World Association of Newspapers and News Publishers


News Literacy: origins and recent practice

News Literacy: origins and recent practice

Article ID:

19909

For WAN-IFRA, engaging in news literacy means helping citizens, especially children and teenagers, understand, value and participate in 21st century journalism in a democracy as they analyze all kinds of content, most effectively through a journalistic prism.

News iiteracy was first developed in the early 21st century as a separate discipline by American journalists. On the university level, the instigator was Howard Schneider, who left his post as editor of Newsday to found the school of journalism at Stony Brook University and the Center for News Literacy.

Meanwhile, for lower grades Alan Miller, a Pulitzer Prize winning investigative reporter for the Los Angeles Times, founded The News Literacy Project in 2008 after speaking to his daughter's Bethesda, Maryland, middle school class about journalism and why it matters.

News literacy is already being adapted in other countries. For example Professor Masato Kajimotois, a former CNN reporter, offers a course in "Making Sense of News"

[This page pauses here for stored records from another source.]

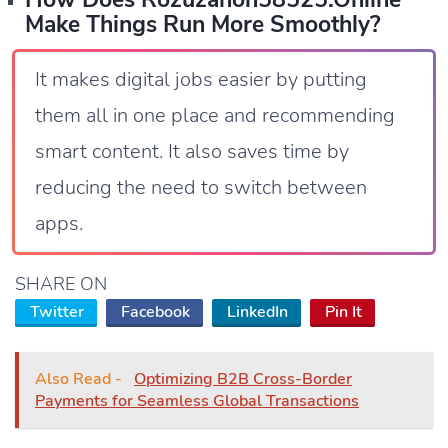
Make Things Run More Smoothly?
It makes digital jobs easier by putting
them all in one place and recommending
smart content. It also saves time by
reducing the need to switch between
apps.
SHARE ON
Twitter
Facebook
LinkedIn
Pin It
Also Read -
Optimizing B2B Cross-Border
Payments for Seamless Global Transactions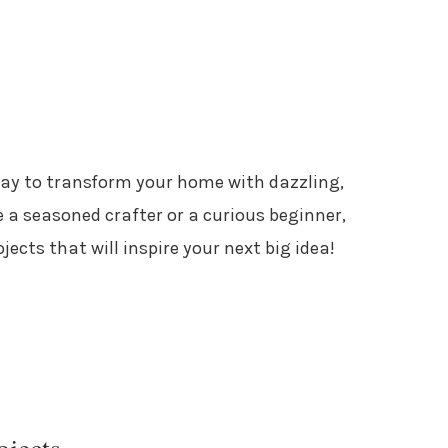
way to transform your home with dazzling,
 a seasoned crafter or a curious beginner,
ojects that will inspire your next big idea!
ojects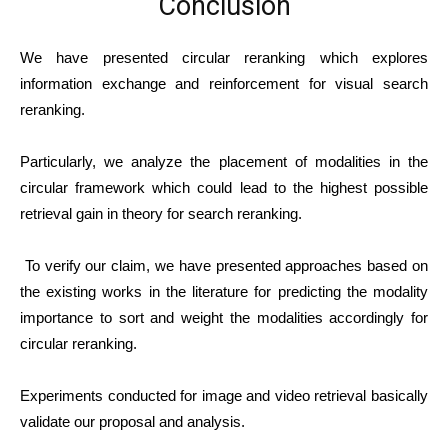
Conclusion
We have presented circular reranking which explores
information exchange and reinforcement for visual search
reranking.
Particularly, we analyze the placement of modalities in the
circular framework which could lead to the highest possible
retrieval gain in theory for search reranking.
To verify our claim, we have presented approaches based on
the existing works in the literature for predicting the modality
importance to sort and weight the modalities accordingly for
circular reranking.
Experiments conducted for image and video retrieval basically
validate our proposal and analysis.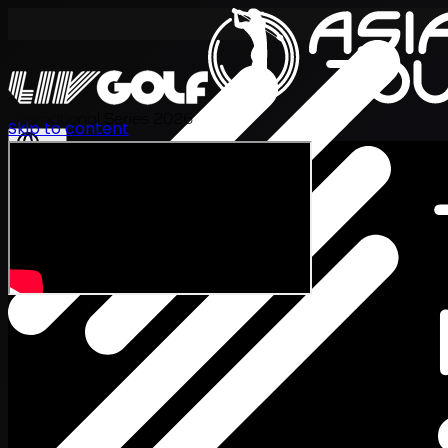
International Series 2026
Skip to content
EN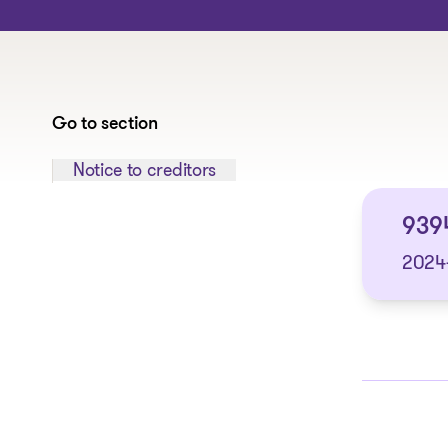
Go to section
Jump to section:
Notice to creditors
9394
2024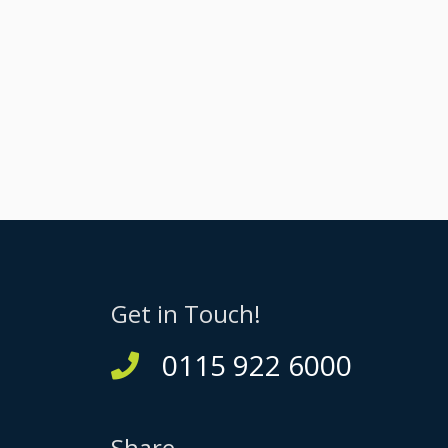
Get in Touch!
0115 922 6000
Share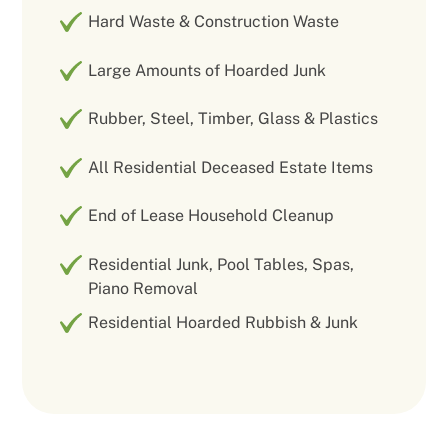
Hard Waste & Construction Waste
Large Amounts of Hoarded Junk
Rubber, Steel, Timber, Glass & Plastics
All Residential Deceased Estate Items
End of Lease Household Cleanup
Residential Junk, Pool Tables, Spas,
Piano Removal
Residential Hoarded Rubbish & Junk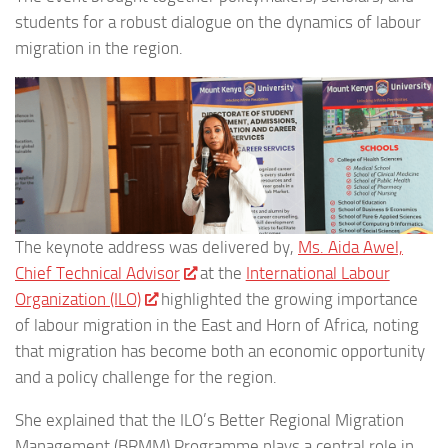
students for a robust dialogue on the dynamics of labour
migration in the region.
The keynote address was delivered by,
Ms. Aida Awel,
Chief Technical Advisor
at the
International Labour
Organization (ILO)
highlighted the growing importance
of labour migration in the East and Horn of Africa, noting
that migration has become both an economic opportunity
and a policy challenge for the region.
She explained that the ILO’s Better Regional Migration
Management (BRMM) Programme plays a central role in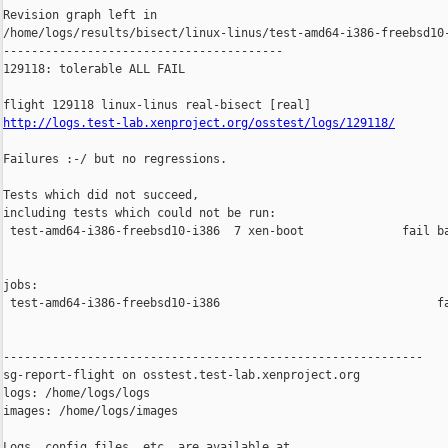
Revision graph left in 

/home/logs/results/bisect/linux-linus/test-amd64-i386-freebsd10-
----------------------------------------

129118: tolerable ALL FAIL

http://logs.test-lab.xenproject.org/osstest/logs/129118/
Failures :-/ but no regressions.

Tests which did not succeed,

including tests which could not be run:

 test-amd64-i386-freebsd10-i386  7 xen-boot              fail ba
jobs:

 test-amd64-i386-freebsd10-i386                               fa
------------------------------------------------------------

sg-report-flight on osstest.test-lab.xenproject.org

logs: /home/logs/logs

images: /home/logs/images

Logs, config files, etc. are available at
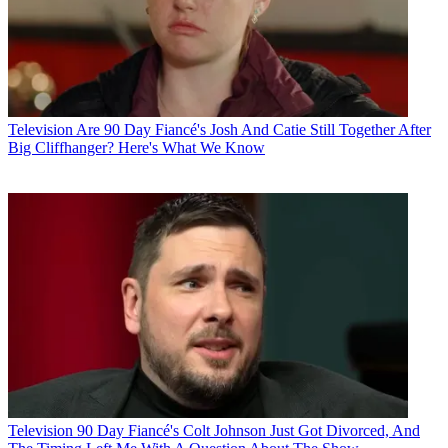
Television
Are 90 Day Fiancé's Josh And Catie Still Together After
Big Cliffhanger? Here's What We Know
Television
90 Day Fiancé's Colt Johnson Just Got Divorced, And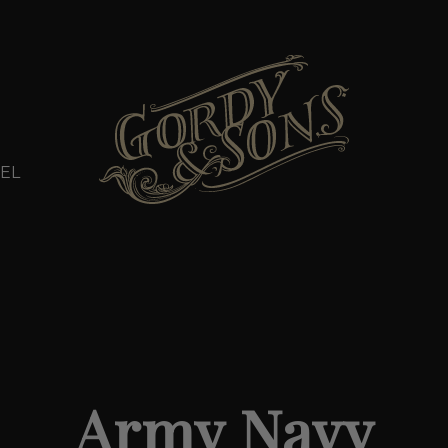
EL
Army Navy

As with any scholarly discipline, academics have different views about a definition. For Stony Brook it is "The ability to use critical thinking skills to judge the reliability and credibility of news reports form all media: print, TV, radio or the web." For the News Literacy Project, which targets secondary school students, news literacy "teaches that all information is not created equal. It uses the standards of quality journalism as an aspirational yardstick to determine what information to believe, share and act on. It also fosters an understanding of the role of a free press in a democracy."

One extremely useful element that both original entities emphasize is that news literacy is a consideration of personal bias that affects what content one chooses to believe and share.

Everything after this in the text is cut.